Another Injector Pump Broken Gear

   / Another Injector Pump Broken Gear #1  

Kioti Paul

Silver Member
Joined
Jul 24, 2012
Messages
136
Location
Weatherford, Tx
Tractor
Kioti DK45SC
I just completed replacing the 'pinion gears' (control sleeves) in the injector pump of my DK45S, & I would like to chip in my 2c worth on the subject. 1st, I would like to say what a fantastic resource these forums are! I really appreciate the "2881neches" tutorials on the removal & repair of his IP, OH MAN, I wish he had written our service manuals, life would be a lot easier. Also, I really appreciate "ritcheyvs" for all his work in compiling all the reports of the failures & solutions to the IP problems. Finally, all the people who have posted suggestions, solutions, & recommendations on shops to get service & parts are all greatly appreciated by me & I am sure by A LOT of others. I followed the suggestion from "brotsten", & called H&H Diesel Repair in Fife, Wa to get the parts. I can highly recommend them, they were very professional, & friendly. They had 3 of the sleeves in stock, got the 4th one the next day, & mailed them that same day. Less than a week after ordering them, they arrived at my front door in Texas! That's not bad, for ground shipping. Also, they charged $9.32 (each) for the sleeves ($63.32 total for 4 sleeves + shipping). These are the exact same Zexel gears the other shops sell for $25. Either price is still a huge bargain compared to the $1500 Kioti wants! My tractor is back to running as strong as ever, & for less than $100.. Thanks, Guys!!!
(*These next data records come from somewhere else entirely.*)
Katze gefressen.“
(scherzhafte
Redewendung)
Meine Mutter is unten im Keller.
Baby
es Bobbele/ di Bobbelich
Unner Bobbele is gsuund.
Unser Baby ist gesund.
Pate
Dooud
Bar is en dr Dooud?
The main reason for I am writing is concerning 'timing' the new gears to the rack. As I read all the posts, I noticed a couple of posts asking about how to 're-time' the gears (I also had been wondering about it), & it seems to me that no one really addressed it. I think maybe no one has addressed it, because after you pull the springs & plungers out, it is pretty evident how they are timed, but still it's nice to know before you start. The rack has a thin radial groove that (when the rack is centered) lines up with the center line of each gear (control sleeve). Gears that have teeth all the way around them have a tiny 'timing' mark on one tooth that lines up with the radial groove on the rack. The gears that have a blank spot on them do not have the timing mark. There are 29 teeth around that gear. Use a 'sharpie' with contrasting color (silver, copper, etc) and mark the 15th tooth as counted from the 'blank' spot. Make sure that is the "1/2 way" tooth (exactly opposite the blank spot). When you have removed the spring, the plunger, & the spring seat, you can look through the bore, & clearly see the groove around the rack, & it is simple to line up the marks on the rack & the (control sleeve) gear.
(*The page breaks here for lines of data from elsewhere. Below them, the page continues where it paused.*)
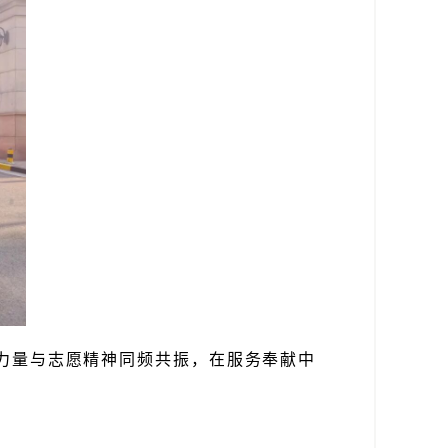
力量与志愿精神同频共振，在服务奉献中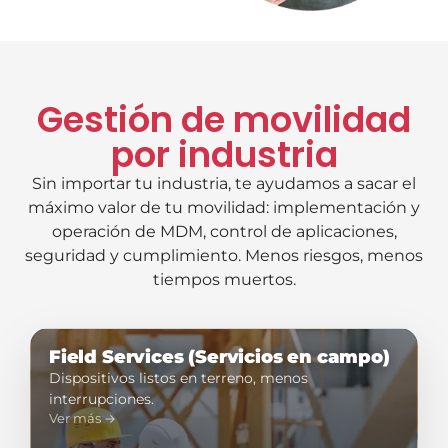
Gestión de movilidad
por industria
Sin importar tu industria, te ayudamos a sacar el
máximo valor de tu movilidad: implementación y
operación de MDM, control de aplicaciones,
seguridad y cumplimiento. Menos riesgos, menos
tiempos muertos.
Field Services (Servicios en campo)
Dispositivos listos en terreno, menos
interrupciones.
Ver más →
When my pump failed, it stuck at about 3/4 throttle. That is a real eye opener!! My tractor has the manual shift transmission, so I was able to shift into high gear, pop the clutch, jam on the brakes, & stall out the engine. I thought right then that I was very lucky I didn't have the hydrostatic trans!! I then read a post where this same thing happened to a man that did have a hydrostatic transmission. I REALLY feel for that fella! What a helpless feeling that would have to be! Then I got to thinking about my lawn mower with a Kubota engine & hydrostatic trans. It turns out that it has an electric fuel pump, & after a little experimenting I found that when the pump is shut down (unplugged), the engine dies within a few seconds; so I guess I'm OK.
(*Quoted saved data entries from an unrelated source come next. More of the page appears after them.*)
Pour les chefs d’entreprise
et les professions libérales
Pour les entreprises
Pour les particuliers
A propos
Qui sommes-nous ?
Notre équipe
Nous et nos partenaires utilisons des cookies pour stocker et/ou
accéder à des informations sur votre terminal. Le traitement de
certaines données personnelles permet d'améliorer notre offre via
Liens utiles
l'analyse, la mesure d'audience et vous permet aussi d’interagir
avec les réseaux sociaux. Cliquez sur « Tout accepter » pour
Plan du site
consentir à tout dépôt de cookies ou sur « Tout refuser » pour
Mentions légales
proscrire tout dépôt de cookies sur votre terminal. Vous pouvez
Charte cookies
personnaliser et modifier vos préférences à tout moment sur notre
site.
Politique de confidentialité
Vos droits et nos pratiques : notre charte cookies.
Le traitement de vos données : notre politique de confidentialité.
With a little searching, I found electrically operated, diesel fuel shutoff valves designed to shutoff unmanned, stationary engines in case of overheating, (or low oil pressure). They are a little pricey ($100 +/-), & I feel in my situation at least for now, I would be able to handle another 'runaway', even if full throttle. But if I ever get a tractor (any brand) with a hydrostatic trans, one of the first things I will do will be to devise a way to positively shut off the fuel (from the seat)!